The mother who towers irrefutably over the Hitchcock canon, Norma Bates of Psycho, is the original monstrous feminine. But how far is she, as Professor Tania Modleski points out, “That much maligned woman?” Absent but pervasive, her presence is consumptive, from the muddy swamp where Norman tries to conceal evidence of murder to the shrine-like bedroom preserved in the gothic family home.
The female force in Psycho revolts against its male counterpart and we hear how Norman was: “Never all Norman but was often only mother.” However, the power displayed in women equals male annihilation. Norma represents fear because she is a powerful female. She symbolizes a threatening prospect in a world governed by male authority.

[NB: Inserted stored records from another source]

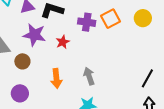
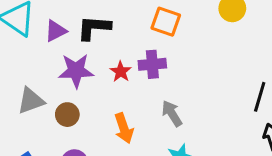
orange square: (110, 19) -> (166, 22), moved, turned -30
purple cross: (87, 22) -> (152, 64), moved

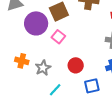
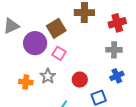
gray star: (43, 68) -> (48, 76), moved

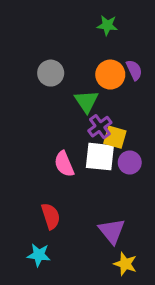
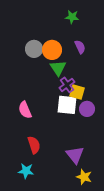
purple semicircle: (134, 70) -> (80, 47), moved
orange circle: (110, 75) -> (52, 50), moved
pink semicircle: (64, 164) -> (25, 110), moved

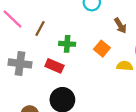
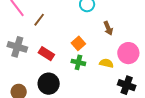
green cross: (67, 44) -> (78, 62), moved
orange square: (102, 49) -> (78, 43), moved

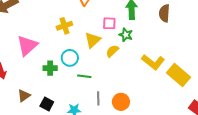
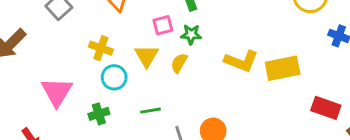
yellow cross: (64, 26) -> (101, 48), turned -35
cyan circle: (70, 58) -> (114, 77), moved
yellow rectangle: (178, 75) -> (283, 68), turned -35

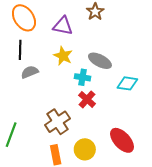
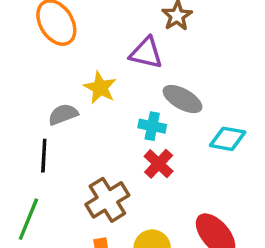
purple triangle: (63, 26) -> (146, 53), moved
black line: (20, 50) -> (44, 156), moved
yellow star: (63, 56) -> (100, 88), moved

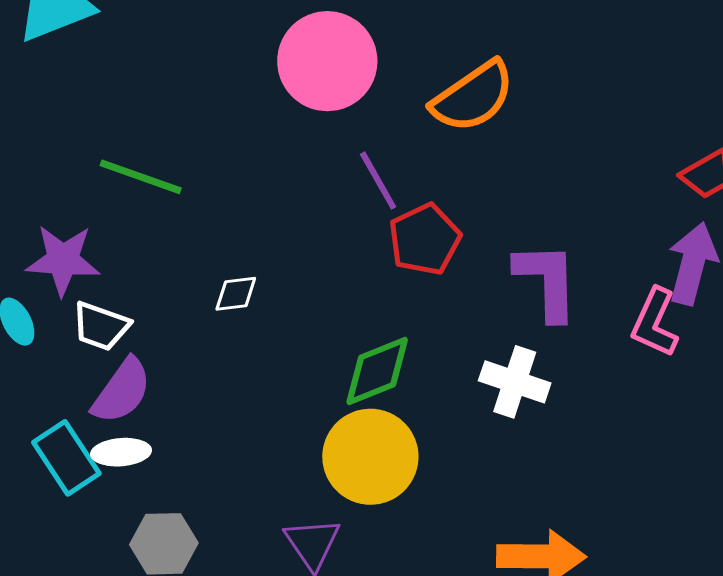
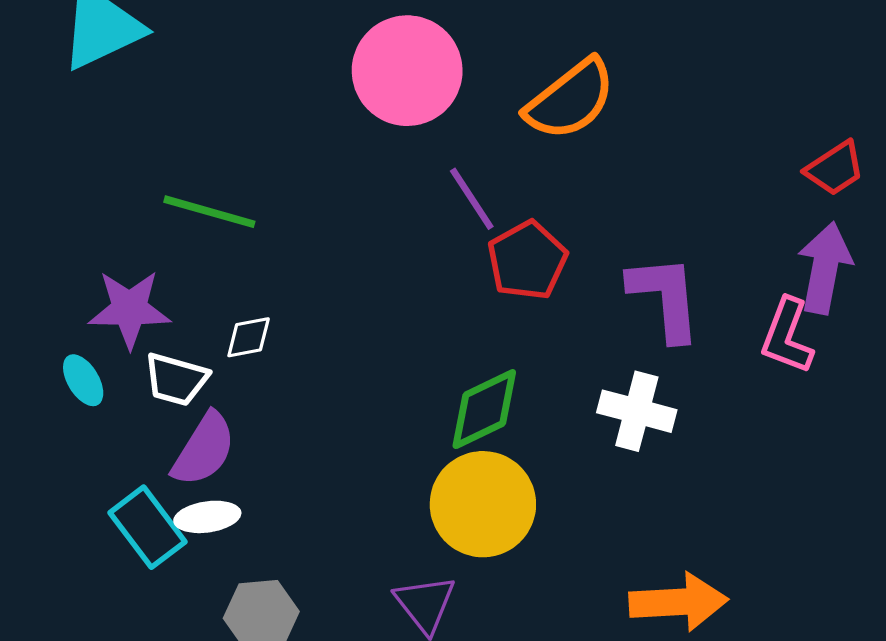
white diamond: (236, 294) -> (249, 337), moved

Ultimately, the female figure carries the responsibility for all human sin, like the Biblical Eve-Norma wears the blame. However, while Hitchcock’s most famous mother might be dead, she is (like the eponymous character of Hitchcock’s 1940’s Rebecca) far from gone. Everywhere we look, she is fighting to be seen. The sheets of her bed still bear her outline, and her preserved, skeletal body ensures it is found with a rip-roaring scream.
Like Marion’s car lifted out of the swamp at the film’s end, Norma refuses to be intimidated or silenced. Instead, she invokes Robin Wood’s groundbreaking theory, “What is repressed must always struggle to return.”